Nephritis is the main long-term complication of IgAV and there is currently no way to predict and identify which children may get irreversible kidney damage from the outset, thus all children are committed to a period of at least 6 months of monitoring. A better understanding of the underlying biology represented by urine biomarkers may allow identification of children who are at low or high risk of disease progression allowing monitoring stratification from the outset. Further studies are required to demonstrate whether pre-clinical markers are superior to current clinical biomarkers in terms of their ability to earlier detect nephritis or predict severity.

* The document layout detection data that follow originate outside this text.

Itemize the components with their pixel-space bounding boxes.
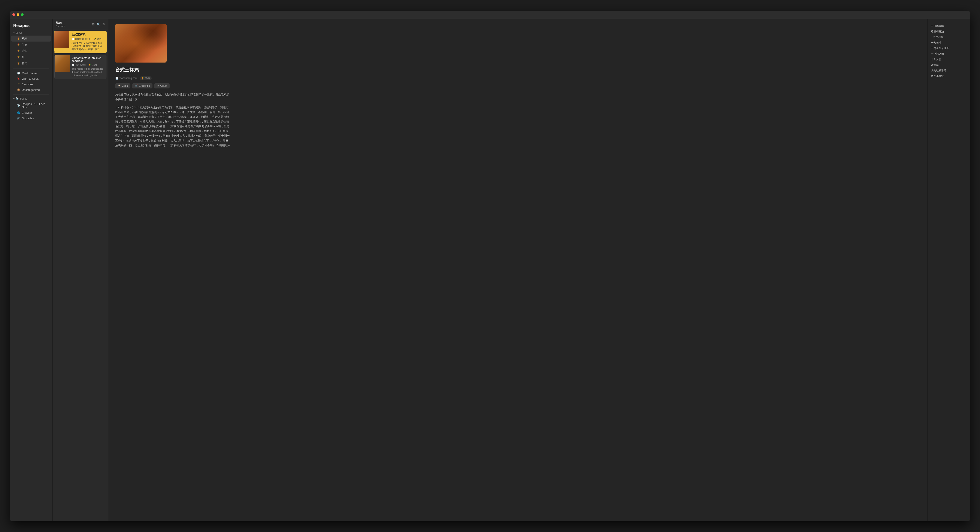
- tag-icon: 🐓: [142, 77, 144, 80]
- recipe-title-2: California 'fried' chicken sandwich: [72, 57, 104, 62]
- cook-button[interactable]: 🍳 Cook: [115, 83, 130, 88]
- article-title: 台式三杯鸡: [115, 67, 921, 73]
- sidebar-feed-groceries[interactable]: 🛒 Groceries: [11, 116, 51, 121]
- smart-list-label-uncategorized: Uncategorized: [22, 88, 40, 91]
- sidebar-feed-browser[interactable]: 🌐 Browser: [11, 110, 51, 115]
- feeds-section-label: Feeds: [20, 97, 27, 100]
- sidebar-item-favorites[interactable]: ♡ Favorites: [11, 81, 51, 87]
- sidebar-item-shrimp[interactable]: 🐓 虾: [11, 54, 51, 60]
- ingredient-item: 三勺金兰葱油膏: [931, 45, 967, 51]
- app-title: Recipes: [10, 21, 52, 30]
- feed-label-rss: Recipes RSS Feed Nov...: [22, 102, 48, 109]
- maximize-button[interactable]: [21, 13, 24, 16]
- article-tags: 📄 xiachufang.com 🐓 鸡肉: [115, 76, 921, 80]
- smart-list-icon-uncategorized: 📦: [17, 88, 20, 91]
- recipe-card-inner-2: California 'fried' chicken sandwich 🕐 30…: [54, 55, 107, 79]
- feeds-chevron: ▾: [13, 97, 14, 100]
- categories-list: 🐓 鸡肉 🐓 牛肉 🐓 沙拉 🐓 虾 🐓 猪肉: [10, 35, 52, 67]
- content-panel: 台式三杯鸡 📄 xiachufang.com 🐓 鸡肉 🍳: [108, 19, 970, 521]
- feeds-list: 📡 Recipes RSS Feed Nov... 🌐 Browser 🛒 Gr…: [10, 101, 52, 121]
- add-recipe-icon[interactable]: ⊕: [103, 22, 105, 26]
- ingredient-item: 一勺老抽: [931, 40, 967, 45]
- ingredient-item: 适量胡麻油: [931, 29, 967, 34]
- ingredient-item: 适量蒜: [931, 62, 967, 68]
- category-icon-salad: 🐓: [17, 49, 20, 53]
- feed-label-groceries: Groceries: [22, 117, 34, 120]
- sidebar-item-salad[interactable]: 🐓 沙拉: [11, 48, 51, 54]
- smart-list-icon-favorites: ♡: [17, 83, 20, 86]
- feeds-section-header[interactable]: ▾ 📡 Feeds: [10, 96, 52, 101]
- tag-separator-2: |: [87, 64, 88, 66]
- cook-icon: 🍳: [118, 84, 121, 87]
- time-icon-2: 🕐: [72, 64, 74, 66]
- food-image-1: [54, 31, 69, 48]
- source-1: xiachufang.com: [75, 38, 91, 40]
- smart-list-icon-most-recent: 🕐: [17, 72, 20, 75]
- recipe-card-sanbeiji[interactable]: 台式三杯鸡 📄 xiachufang.com | 🐓 鸡肉 总在餐厅吃，从来没有…: [54, 31, 107, 53]
- divider-2: [13, 94, 49, 95]
- recipe-card-content-1: 台式三杯鸡 📄 xiachufang.com | 🐓 鸡肉 总在餐厅吃，从来没有…: [69, 31, 107, 53]
- groceries-label: Groceries: [139, 84, 150, 88]
- category-icon-chicken: 🐓: [17, 37, 20, 40]
- sidebar-item-uncategorized[interactable]: 📦 Uncategorized: [11, 87, 51, 92]
- list-header-left: 鸡肉 2 recipes: [56, 21, 65, 27]
- all-icon: ⊞: [16, 32, 18, 34]
- tag-2: 鸡肉: [92, 64, 97, 66]
- source-icon-1: 📄: [72, 38, 74, 40]
- tag-icon-1: 🐓: [93, 38, 96, 40]
- minimize-button[interactable]: [17, 13, 19, 16]
- category-label-pork: 猪肉: [22, 62, 27, 65]
- category-label-salad: 沙拉: [22, 49, 27, 53]
- cook-label: Cook: [122, 84, 128, 88]
- right-panel: 三只鸡大腿适量胡麻油一把九层塔一勺老抽三勺金兰葱油膏一小把冰糖十几片姜适量蒜八勺…: [928, 19, 970, 521]
- feed-icon-rss: 📡: [17, 104, 20, 107]
- recipe-list: 台式三杯鸡 📄 xiachufang.com | 🐓 鸡肉 总在餐厅吃，从来没有…: [52, 29, 108, 521]
- tag-icon-2: 🐓: [89, 64, 91, 66]
- sidebar-all-section[interactable]: ▾ ⊞ All: [10, 30, 52, 35]
- feed-label-browser: Browser: [22, 111, 32, 115]
- smart-lists: 🕐 Most Recent 🔖 Want to Cook ♡ Favorites…: [10, 70, 52, 93]
- source-icon: 📄: [115, 76, 118, 80]
- title-bar: [10, 11, 970, 19]
- main-layout: Recipes ▾ ⊞ All 🐓 鸡肉 🐓 牛肉 🐓 沙拉 🐓 虾 🐓 猪肉 …: [10, 19, 970, 521]
- tag-separator-1: |: [92, 38, 92, 40]
- category-label-beef: 牛肉: [22, 43, 27, 47]
- food-image-2: [55, 55, 70, 72]
- adjust-button[interactable]: ⚙ Adjust: [154, 83, 170, 88]
- list-header: 鸡肉 2 recipes ⊟ 🔍 ⊕: [52, 19, 108, 29]
- groceries-button[interactable]: 🛒 Groceries: [132, 83, 153, 88]
- source-text: xiachufang.com: [119, 76, 137, 80]
- sidebar-feed-rss[interactable]: 📡 Recipes RSS Feed Nov...: [11, 101, 51, 110]
- ingredient-item: 八勺红标米酒: [931, 68, 967, 73]
- recipe-card-california[interactable]: California 'fried' chicken sandwich 🕐 30…: [54, 55, 107, 79]
- sidebar-item-beef[interactable]: 🐓 牛肉: [11, 42, 51, 48]
- sidebar-item-want-to-cook[interactable]: 🔖 Want to Cook: [11, 76, 51, 81]
- feed-icon-groceries: 🛒: [17, 117, 20, 120]
- close-button[interactable]: [13, 13, 15, 16]
- list-title: 鸡肉: [56, 21, 65, 25]
- category-icon-shrimp: 🐓: [17, 56, 20, 59]
- sidebar-item-chicken[interactable]: 🐓 鸡肉: [11, 35, 51, 41]
- panel-toggle-icon[interactable]: ⊟: [92, 22, 95, 26]
- search-icon[interactable]: 🔍: [97, 22, 100, 26]
- sidebar-item-pork[interactable]: 🐓 猪肉: [11, 61, 51, 66]
- ingredient-item: 一把九层塔: [931, 34, 967, 40]
- list-count: 2 recipes: [56, 25, 65, 27]
- smart-list-label-favorites: Favorites: [22, 83, 33, 86]
- all-section-chevron: ▾: [13, 32, 14, 35]
- all-section-label: All: [19, 32, 22, 35]
- action-buttons: 🍳 Cook 🛒 Groceries ⚙ Adjust: [115, 83, 921, 88]
- recipe-image-sanbeiji: [54, 31, 69, 48]
- ingredient-item: 一小把冰糖: [931, 51, 967, 57]
- sidebar-item-most-recent[interactable]: 🕐 Most Recent: [11, 70, 51, 76]
- recipe-meta-2: 🕐 30h 40min | 🐓 鸡肉: [72, 64, 104, 66]
- traffic-lights: [13, 13, 24, 16]
- category-icon-beef: 🐓: [17, 43, 20, 46]
- article-main: 台式三杯鸡 📄 xiachufang.com 🐓 鸡肉 🍳: [108, 19, 928, 521]
- article-body: ：材料准备～(\/∨\*)因为我家附近的超市关门了，鸡腿是让同事带买的，已经剁好…: [115, 105, 231, 148]
- recipe-title-1: 台式三杯鸡: [72, 33, 104, 37]
- article-intro: 总在餐厅吃，从来没有在家自己尝试过，听起来好像很复杂实际雷简单的一道菜。喜欢吃鸡…: [115, 92, 231, 102]
- article-tag-badge: 🐓 鸡肉: [140, 76, 152, 80]
- ingredients-list: 三只鸡大腿适量胡麻油一把九层塔一勺老抽三勺金兰葱油膏一小把冰糖十几片姜适量蒜八勺…: [931, 23, 967, 79]
- tag-text: 鸡肉: [145, 76, 150, 80]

Limitations of this study include some studies being small and the heterogeneous nature of the papers regarding descriptive statistics, definition of nephritis, and type of sampling, methodologies, outcomes and data presentation made comparisons challenging. This review has identified the need for standardisation of biomarker evaluation in this disease to allow systematic comparison in the future. Some papers had missing data and one was only available in abstract form in English. The majority of these studies were cross sectional in design, so future longitudinal studies are needed to evaluate how the biomarkers change with the course of disease. Finally, most of the papers included in our review were from China and the relevance of ethnic variation of the expression of urinary biomarkers is currently unknown.

Conclusion

Overall, this study suggests that there are promising urine biomarkers for IgAV-N and some of these also originate from the tubulointerstitial region suggesting a pathophysiological role. In order to assess their true potential as adjuncts to clinical practice, long-term evaluation of these urine biomarkers is needed.